Un condominio, nella periferia di una grande città. Liti e battibecchi tra condomini, in un’escalation di lentezza geologica tra incomprensioni ataviche e antipatie immotivate. Sullo sfondo, una dittatura militare. Daniel Cuello costruisce il libro perfetto, dosando con sapienza da consumato narratore i divertenti siparietti tra i suoi leggendari vecchietti e una macro trama intrisa di amori taciuti, profonde lealtà, dolori indicibili e grida strozzate in gola. Un libro allo stesso tempo leggero e pesante come un macigno, con un baricentro emotivo spostato tutto in avanti che verso il finale vi farà sentire un tonfo nel torace: il vostro cuore, pesantissimo, romperà gli ormeggi e diventerà il nodo alla bocca dello stomaco.

Pare che il fumetto, inteso come media, sia in crisi. Le vendite sono in ribasso, i lettori stanno diminuendo, molte collane chiudono o cambiano totalmente volto, nel tentativo di restare a galla.
Eppure il fumetto — la graphic novel — è uno strumento potentissimo per veicolare messaggi che risultano più ostici da digerire in altri media.
Un esempio perfetto è quello di Residenza Arcadia, del talentuoso Daniel Cuello, uscito in Italia per BAO Publishing.

Residenza Arcadia è una graphic novel distopica, ma di taglio molto diverso rispetto ai romanzi e ai film che ultimamente vanno per la maggiore, soprattutto tra i giovanissimi.
Non ci sono eroi e antieroi ragazzini, belli e tenebrosi. Non c’è un dittatore affascinante e spietato che governa il mondo tramite una milizia di elegantissimi squadristi vestiti di nero (o di rosso).
No, in Residenza Arcadia l’idea che i protagonisti vivano in uno stato antidemocratico ci viene suggerita dalla quotidianità degli inquilini di un condominio abitato prevalentemente da anziani. Nelle loro dinamiche, nei loro dialoghi, si intuisce, pagina dopo pagina, che qualcosa là fuori va dannatamente male, ma che l’uomo comune preferisce guardare altrove e fingere che tutto sia a posto, in ordine.
Il ritmo è volutamente lento, depistante, ma il finale ha un crescendo spaventoso che lascia a bocca aperta.

Residenza Arcadia è dunque un fumetto attualissimo e inquietante, perché ci racconta il tramonto della libertà individuale attraverso cose piccolissime, apparentemente insignificanti, come per esempio la presenza di un commissario politico durante le riunioni di condominio, o il panico causato dalle voci di corridoio riguardanti i nuovi inquilini. Panico perché pare che questi siano dei diversi.
Sì, ma diversi come? Gay? Lesbiche? Neri? Asiatici? Rom?
Non è dato saperlo, ma appartengono a quei gruppi di indesiderabili che minano la reputazione della gente per bene. O meglio, reputano quell’onore patrio su cui qualcuno ha fatto molta retorica, attribuendo proprio al rifiuto del diverso la tenuta della nazione.
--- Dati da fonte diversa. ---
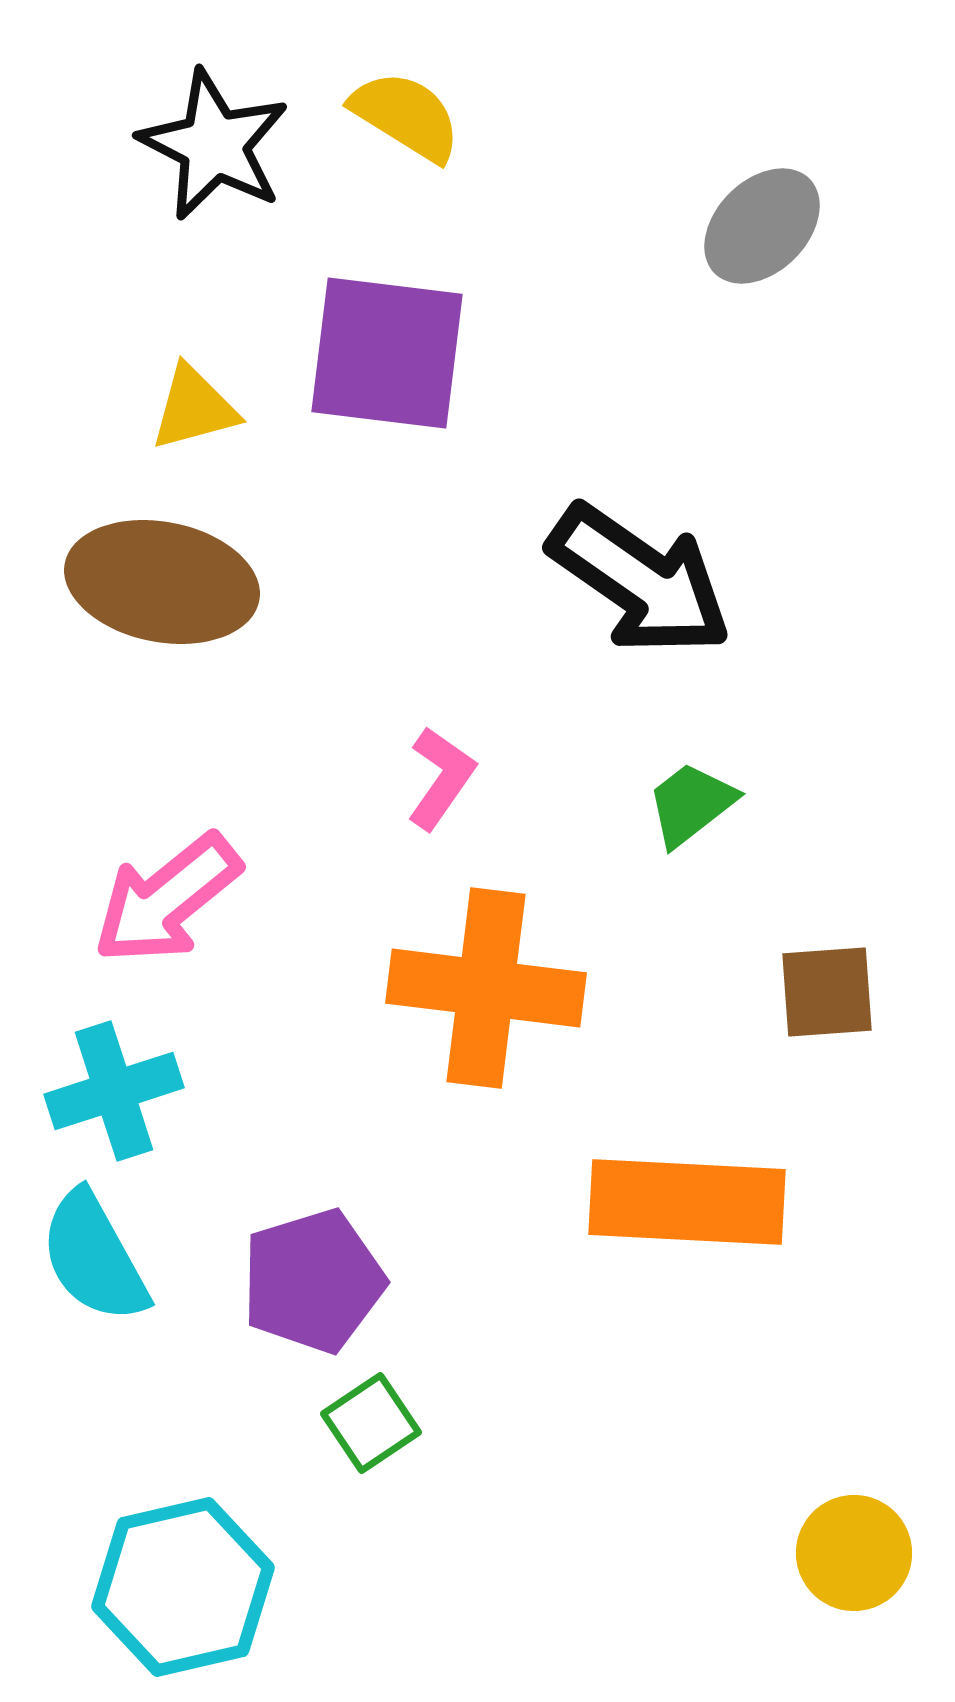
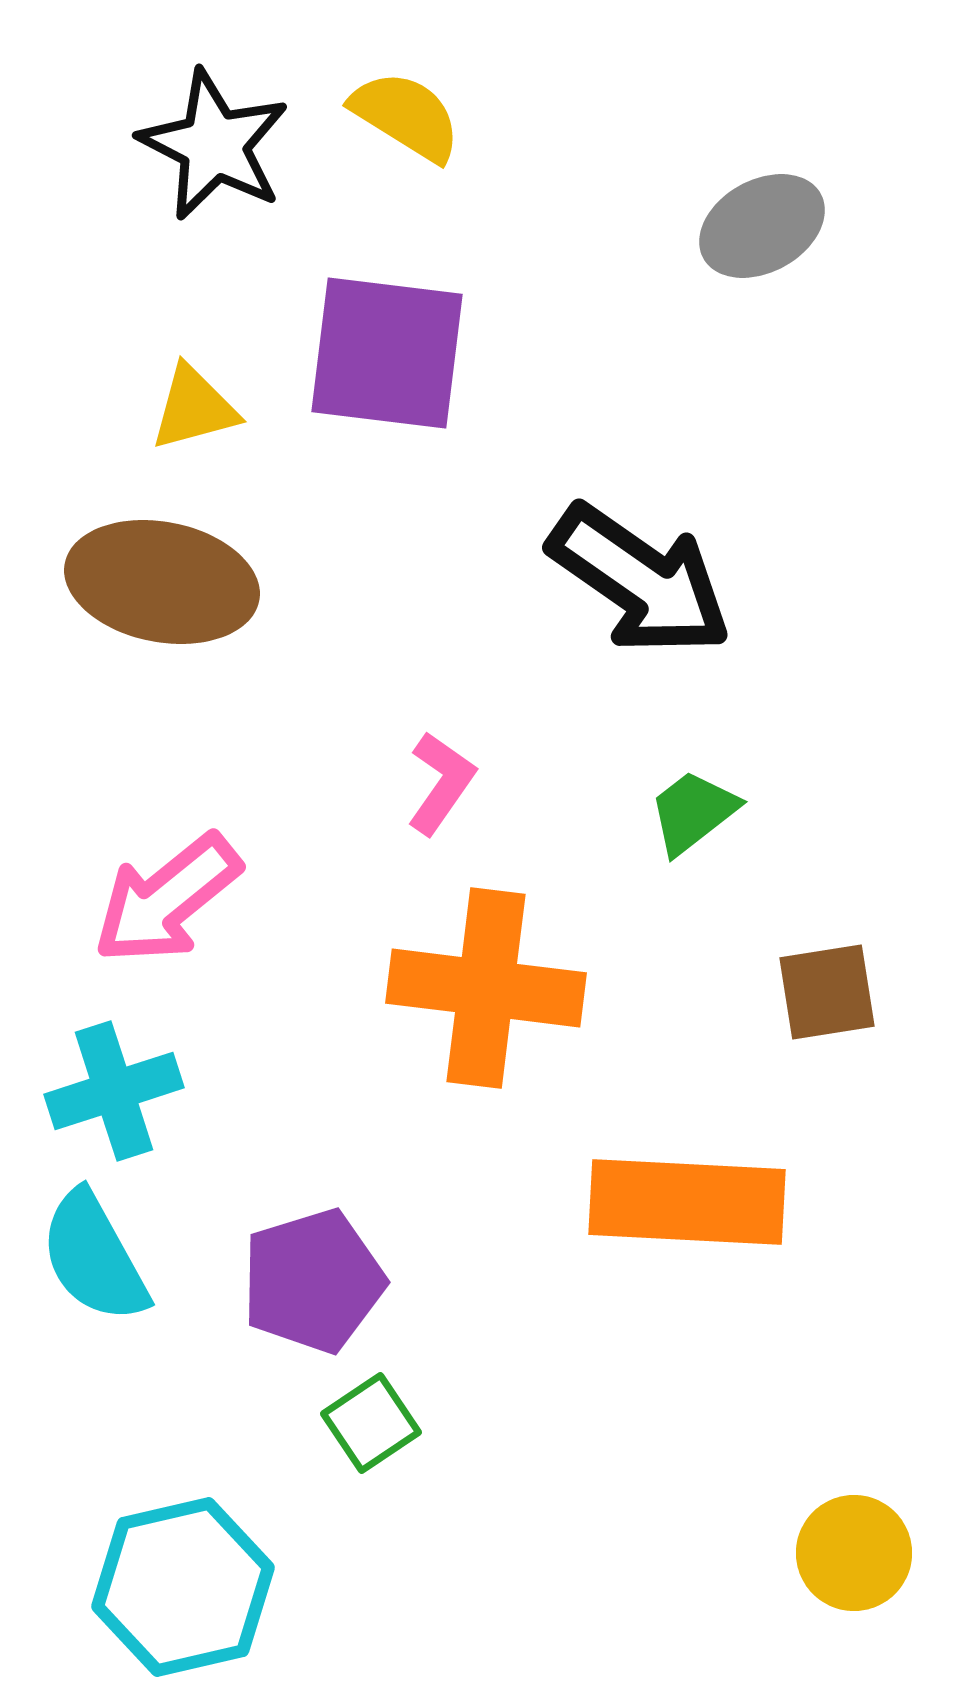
gray ellipse: rotated 16 degrees clockwise
pink L-shape: moved 5 px down
green trapezoid: moved 2 px right, 8 px down
brown square: rotated 5 degrees counterclockwise
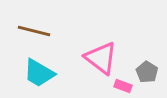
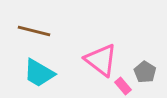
pink triangle: moved 2 px down
gray pentagon: moved 2 px left
pink rectangle: rotated 30 degrees clockwise
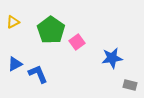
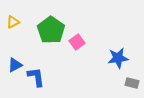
blue star: moved 6 px right
blue triangle: moved 1 px down
blue L-shape: moved 2 px left, 3 px down; rotated 15 degrees clockwise
gray rectangle: moved 2 px right, 2 px up
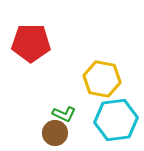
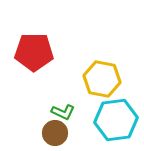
red pentagon: moved 3 px right, 9 px down
green L-shape: moved 1 px left, 2 px up
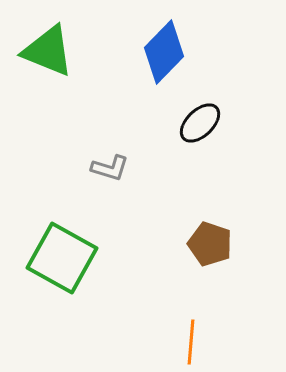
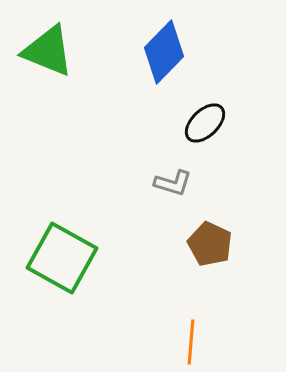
black ellipse: moved 5 px right
gray L-shape: moved 63 px right, 15 px down
brown pentagon: rotated 6 degrees clockwise
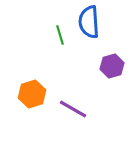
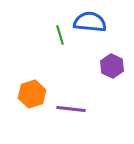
blue semicircle: moved 1 px right; rotated 100 degrees clockwise
purple hexagon: rotated 20 degrees counterclockwise
purple line: moved 2 px left; rotated 24 degrees counterclockwise
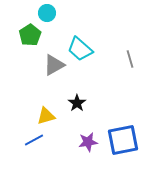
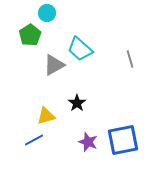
purple star: rotated 30 degrees clockwise
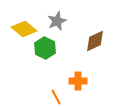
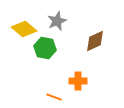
green hexagon: rotated 15 degrees counterclockwise
orange line: moved 2 px left; rotated 42 degrees counterclockwise
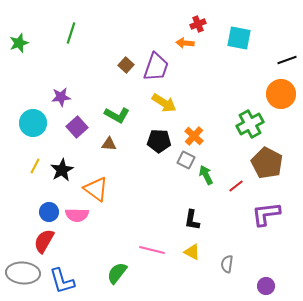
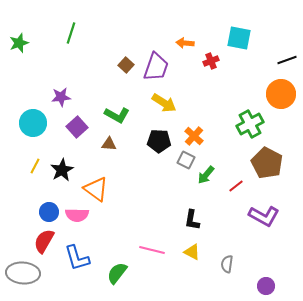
red cross: moved 13 px right, 37 px down
green arrow: rotated 114 degrees counterclockwise
purple L-shape: moved 2 px left, 2 px down; rotated 144 degrees counterclockwise
blue L-shape: moved 15 px right, 23 px up
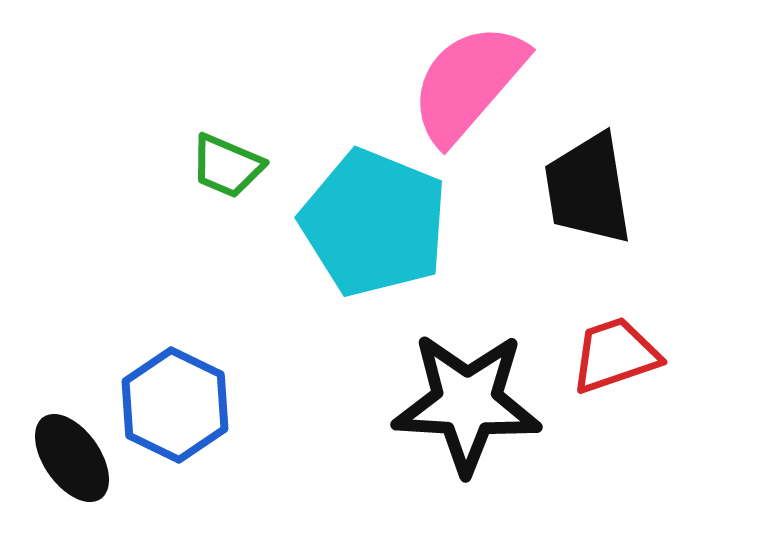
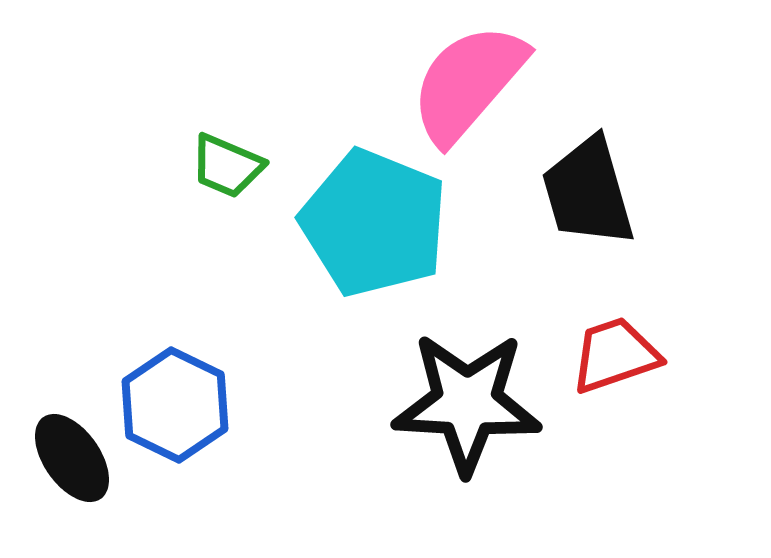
black trapezoid: moved 3 px down; rotated 7 degrees counterclockwise
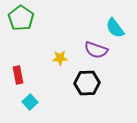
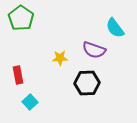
purple semicircle: moved 2 px left
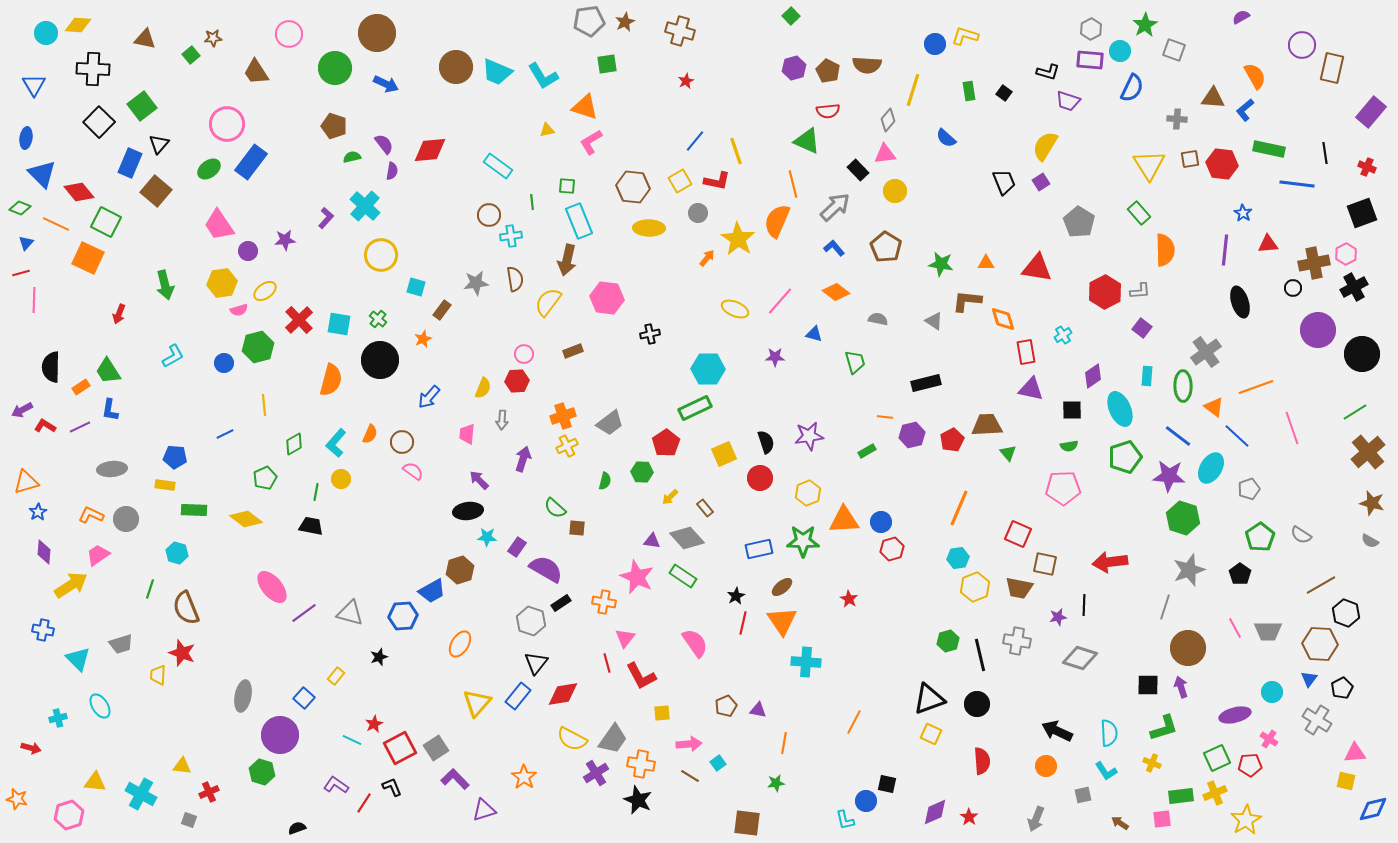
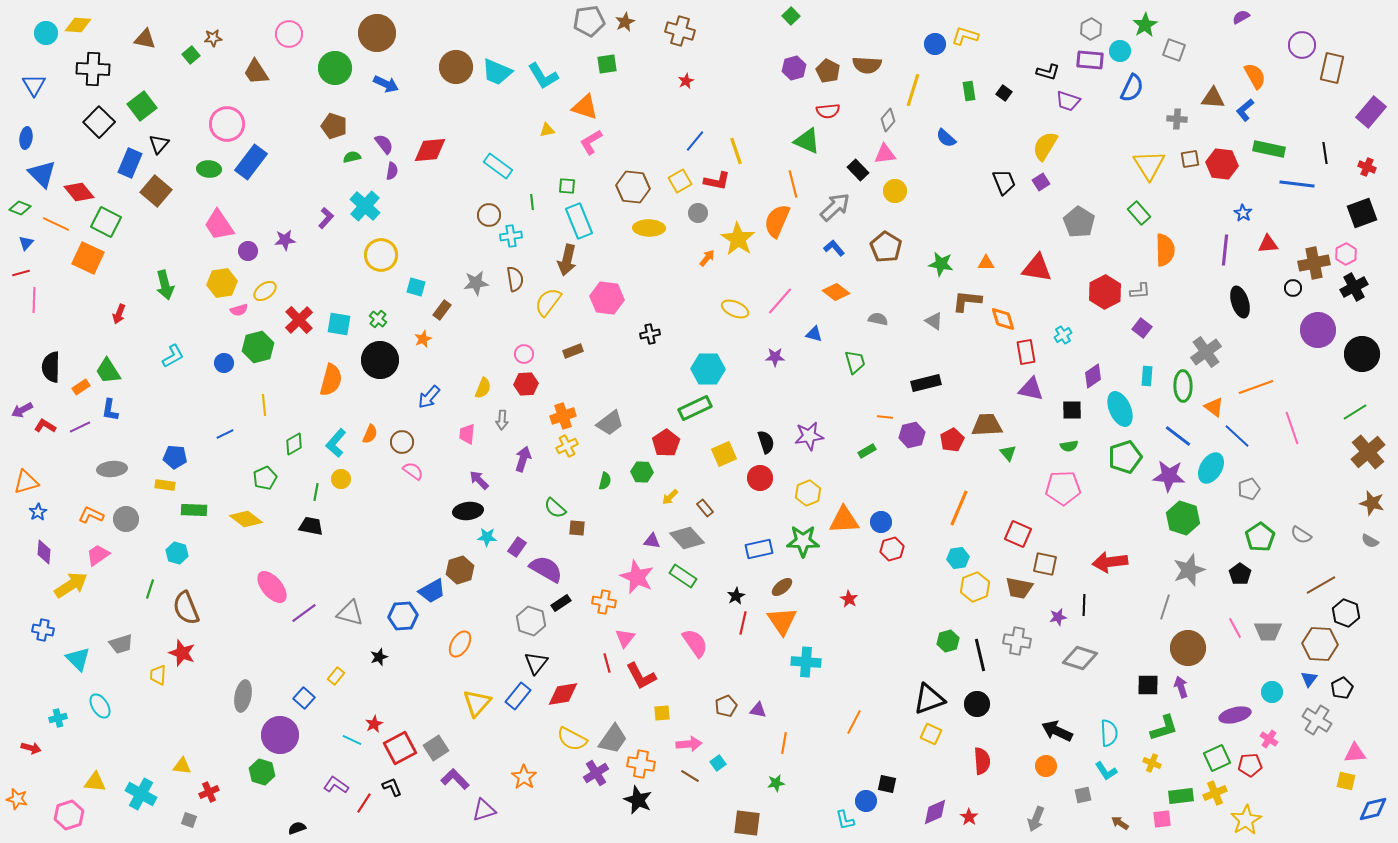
green ellipse at (209, 169): rotated 40 degrees clockwise
red hexagon at (517, 381): moved 9 px right, 3 px down
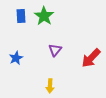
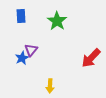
green star: moved 13 px right, 5 px down
purple triangle: moved 24 px left
blue star: moved 6 px right
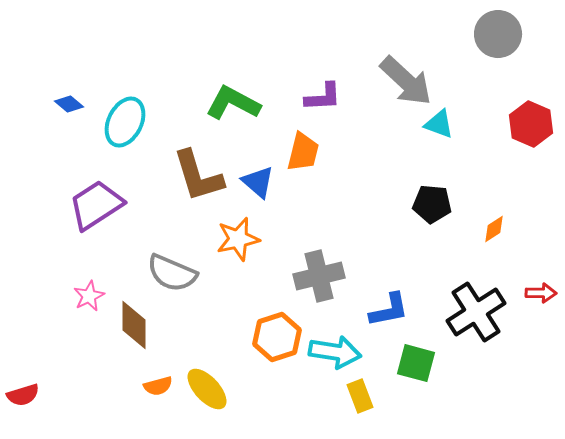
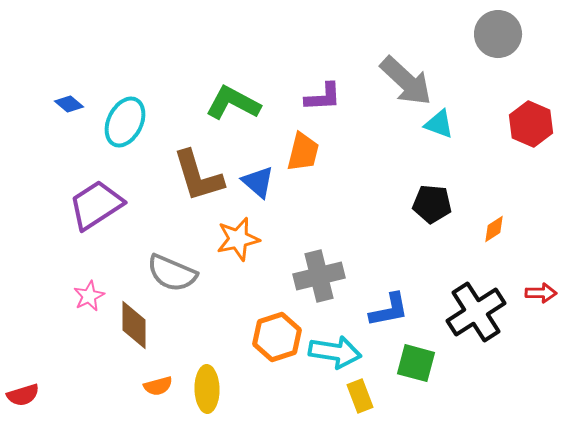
yellow ellipse: rotated 42 degrees clockwise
E il rifiuto, come illustra egregiamente questa graphic novel, parte dal quotidiano, dai vicini di casa, da famiglie che abitano nel medesimo condominio, e che sviluppano un feroce senso di territorialità, contrario a tutto ciò che dice invece il buon senso, e il cervello.

Residenza Arcadia è dunque una distopia fin troppo vicina a noi. Potremmo quasi dire che abita sul nostro stesso pianerottolo.